(21) AI-driven Prognostication and Treatment Simulation in Interventional Oncology
Saturday, October 18, 2025
6:00 PM - 7:30 PM East Coast USA Time
Emily Hashem, BS – Medical Student, Sidney Kimmel Medical College, Thomas Jefferson University, 111 S 11th St, Philadelphia, PA 19107, United States.; Laxman Singanamala, BS – Medical Student, Sidney Kimmel Medical College, Thomas Jefferson University, 111 S 11th St, Philadelphia, PA 19107, United States.; Mina Makary, MD – Physician, Division of Vascular and Interventional Radiology, Department of Radiology, The Ohio State University Wexner Medical Center, 410 West Tenth Avenue, Columbus, OH 43210, United States
Purpose: Interventional Oncology (IO) is rapidly evolving, with novel therapeutics constantly being developed and a greater understanding of the tumor environment being attained. The goal of cancer therapy is to improve treatment efficacy through increased survival and patients’ quality of life, while limiting side effects. This allows for refined decision-making on optimal therapy choice rooted in patient-centered care. This educational exhibit covers the latest advances of Artificial Intelligence (AI) in the prognostication of disease progression and the simulation of treatment before treatment.
Material and Methods: We conduct a comprehensive review of the latest literature featuring AI models that have been incorporated into treatment prognostication.

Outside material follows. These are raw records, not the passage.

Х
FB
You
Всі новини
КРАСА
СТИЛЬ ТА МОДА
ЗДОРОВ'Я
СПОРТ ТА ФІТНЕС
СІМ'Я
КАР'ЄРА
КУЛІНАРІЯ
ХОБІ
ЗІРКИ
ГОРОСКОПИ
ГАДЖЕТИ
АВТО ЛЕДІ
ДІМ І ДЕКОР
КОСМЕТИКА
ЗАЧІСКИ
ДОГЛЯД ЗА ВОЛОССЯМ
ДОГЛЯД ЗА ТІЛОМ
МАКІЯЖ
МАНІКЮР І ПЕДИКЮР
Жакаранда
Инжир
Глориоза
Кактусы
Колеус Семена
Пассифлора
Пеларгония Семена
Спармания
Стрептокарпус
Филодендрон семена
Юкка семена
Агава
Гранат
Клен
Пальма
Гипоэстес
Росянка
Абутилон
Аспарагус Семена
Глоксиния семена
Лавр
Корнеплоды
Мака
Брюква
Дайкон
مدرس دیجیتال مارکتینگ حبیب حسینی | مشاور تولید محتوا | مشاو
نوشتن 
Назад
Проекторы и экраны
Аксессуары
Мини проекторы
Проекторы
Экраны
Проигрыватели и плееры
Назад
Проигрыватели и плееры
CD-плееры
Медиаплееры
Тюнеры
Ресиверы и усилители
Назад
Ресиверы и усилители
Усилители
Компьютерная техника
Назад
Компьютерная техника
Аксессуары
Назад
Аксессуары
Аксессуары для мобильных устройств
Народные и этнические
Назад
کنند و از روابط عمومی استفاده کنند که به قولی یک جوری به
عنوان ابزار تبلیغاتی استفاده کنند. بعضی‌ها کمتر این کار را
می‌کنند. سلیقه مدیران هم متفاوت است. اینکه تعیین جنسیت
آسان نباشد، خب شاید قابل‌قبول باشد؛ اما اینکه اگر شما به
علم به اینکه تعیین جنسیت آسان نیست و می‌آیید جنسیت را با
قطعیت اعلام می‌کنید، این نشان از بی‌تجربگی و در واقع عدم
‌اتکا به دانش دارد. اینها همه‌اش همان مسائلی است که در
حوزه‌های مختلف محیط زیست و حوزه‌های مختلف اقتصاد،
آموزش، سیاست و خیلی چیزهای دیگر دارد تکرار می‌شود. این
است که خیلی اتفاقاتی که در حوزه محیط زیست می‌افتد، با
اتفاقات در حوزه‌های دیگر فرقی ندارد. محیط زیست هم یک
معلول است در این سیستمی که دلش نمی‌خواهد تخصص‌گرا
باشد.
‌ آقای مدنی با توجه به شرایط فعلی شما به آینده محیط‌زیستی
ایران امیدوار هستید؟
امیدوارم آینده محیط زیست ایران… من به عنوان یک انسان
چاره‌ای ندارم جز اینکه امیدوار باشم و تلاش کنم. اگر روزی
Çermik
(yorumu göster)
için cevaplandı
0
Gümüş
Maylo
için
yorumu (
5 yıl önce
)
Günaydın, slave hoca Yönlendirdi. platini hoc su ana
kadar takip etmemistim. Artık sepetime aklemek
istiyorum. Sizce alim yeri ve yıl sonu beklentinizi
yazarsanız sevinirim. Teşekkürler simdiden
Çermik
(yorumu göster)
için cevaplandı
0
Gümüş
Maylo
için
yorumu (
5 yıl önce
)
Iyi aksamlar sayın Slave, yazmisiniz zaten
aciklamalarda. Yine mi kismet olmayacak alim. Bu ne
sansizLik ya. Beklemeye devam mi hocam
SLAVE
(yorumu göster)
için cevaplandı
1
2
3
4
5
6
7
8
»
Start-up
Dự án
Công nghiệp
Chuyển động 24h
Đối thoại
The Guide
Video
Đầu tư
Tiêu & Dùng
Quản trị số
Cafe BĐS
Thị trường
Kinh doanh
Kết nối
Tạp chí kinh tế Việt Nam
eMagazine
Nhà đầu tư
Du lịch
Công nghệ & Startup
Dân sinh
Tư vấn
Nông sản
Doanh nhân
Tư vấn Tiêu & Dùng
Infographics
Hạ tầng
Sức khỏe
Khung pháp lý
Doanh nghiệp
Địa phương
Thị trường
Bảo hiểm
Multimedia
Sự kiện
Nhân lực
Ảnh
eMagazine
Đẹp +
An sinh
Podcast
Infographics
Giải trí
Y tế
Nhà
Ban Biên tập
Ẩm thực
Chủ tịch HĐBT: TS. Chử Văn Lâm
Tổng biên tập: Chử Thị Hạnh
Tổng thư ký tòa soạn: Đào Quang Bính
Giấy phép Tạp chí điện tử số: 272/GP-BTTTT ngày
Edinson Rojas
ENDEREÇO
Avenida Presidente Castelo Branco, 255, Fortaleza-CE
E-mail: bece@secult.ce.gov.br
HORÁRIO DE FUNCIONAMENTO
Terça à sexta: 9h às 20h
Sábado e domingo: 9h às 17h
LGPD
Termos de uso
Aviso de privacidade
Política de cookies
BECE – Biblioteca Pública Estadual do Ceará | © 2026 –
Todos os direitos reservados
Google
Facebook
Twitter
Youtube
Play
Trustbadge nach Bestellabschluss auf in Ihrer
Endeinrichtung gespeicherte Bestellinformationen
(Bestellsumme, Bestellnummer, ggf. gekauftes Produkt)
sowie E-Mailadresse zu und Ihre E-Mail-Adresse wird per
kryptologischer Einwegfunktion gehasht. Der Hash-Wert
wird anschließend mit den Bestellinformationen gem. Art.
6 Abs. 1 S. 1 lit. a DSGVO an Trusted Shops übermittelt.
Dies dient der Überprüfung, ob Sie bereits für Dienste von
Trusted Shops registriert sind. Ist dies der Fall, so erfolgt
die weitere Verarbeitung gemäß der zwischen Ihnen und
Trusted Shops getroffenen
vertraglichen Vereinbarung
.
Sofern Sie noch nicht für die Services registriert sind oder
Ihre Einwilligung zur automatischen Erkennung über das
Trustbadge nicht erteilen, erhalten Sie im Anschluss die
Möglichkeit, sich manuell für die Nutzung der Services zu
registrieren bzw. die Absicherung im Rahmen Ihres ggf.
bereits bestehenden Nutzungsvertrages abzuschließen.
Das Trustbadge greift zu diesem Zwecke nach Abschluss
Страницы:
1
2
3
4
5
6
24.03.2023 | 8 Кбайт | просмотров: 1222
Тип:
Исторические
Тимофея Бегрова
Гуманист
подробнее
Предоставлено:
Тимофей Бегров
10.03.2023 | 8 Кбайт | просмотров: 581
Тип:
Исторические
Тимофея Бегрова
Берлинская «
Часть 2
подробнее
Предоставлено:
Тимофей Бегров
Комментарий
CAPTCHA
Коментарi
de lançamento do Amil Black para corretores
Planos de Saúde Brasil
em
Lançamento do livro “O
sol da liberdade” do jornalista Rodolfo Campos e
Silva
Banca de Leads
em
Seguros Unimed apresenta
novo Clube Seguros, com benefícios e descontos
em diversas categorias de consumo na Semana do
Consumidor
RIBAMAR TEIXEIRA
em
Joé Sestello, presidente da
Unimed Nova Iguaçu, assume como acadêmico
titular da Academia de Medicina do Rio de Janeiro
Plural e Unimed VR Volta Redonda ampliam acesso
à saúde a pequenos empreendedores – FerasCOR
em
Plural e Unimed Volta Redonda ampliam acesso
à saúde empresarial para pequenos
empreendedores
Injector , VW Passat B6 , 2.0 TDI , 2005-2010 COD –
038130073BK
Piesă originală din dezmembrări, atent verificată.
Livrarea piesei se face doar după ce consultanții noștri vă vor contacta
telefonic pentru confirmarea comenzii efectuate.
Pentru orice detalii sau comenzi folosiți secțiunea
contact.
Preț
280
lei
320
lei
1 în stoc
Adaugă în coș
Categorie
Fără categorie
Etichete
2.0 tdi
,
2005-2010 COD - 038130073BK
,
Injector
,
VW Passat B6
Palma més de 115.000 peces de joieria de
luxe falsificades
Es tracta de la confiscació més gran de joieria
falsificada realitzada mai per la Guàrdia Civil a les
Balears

Data is collected from the latest published narrative reviews, retrospective studies, and clinical trials. Findings are presented in text and figure format covering current technology trends, future directions, and limitations.
Results: Multiple AI models have been trained to extract radiomics. Through training on previous datasets, models can compare quantitative features from a medical image at hand and predict the response to treatment. AI models have the added power of integrating features from different imaging modalities. The incorporation of clinicopathological data has shown heightened potential in AI prognostication. In non-small cell lung carcinoma, AI models surpassed the traditional tumor, node, metastasis (TNM) staging systems in predicting disease-free survival. Another study showed convoluted neural networks can potentially improve traditional staging systems in predicting the success of Transarterial Chemoembolization (TACE) in Hepatocellular Carcinoma (HCC). With many trials showing impressive evaluation metrics, it must be considered that many of the studies are retrospective with limited datasets. Additionally, many AI models have opaque decision-making, reducing physician trust in them.
Conclusions: With recent global trends, AI has shown itself to be a revolutionary technology whose effects have swept through multiple industries. Concerning IO, it can analyze vast amounts of imaging and clinical data. The hurdles to the full implementation of AI in clinical settings cannot be ignored; further comprehensive and large-scale research is required to fully understand its integration into clinical workflows and gain the full trust of the interventional community.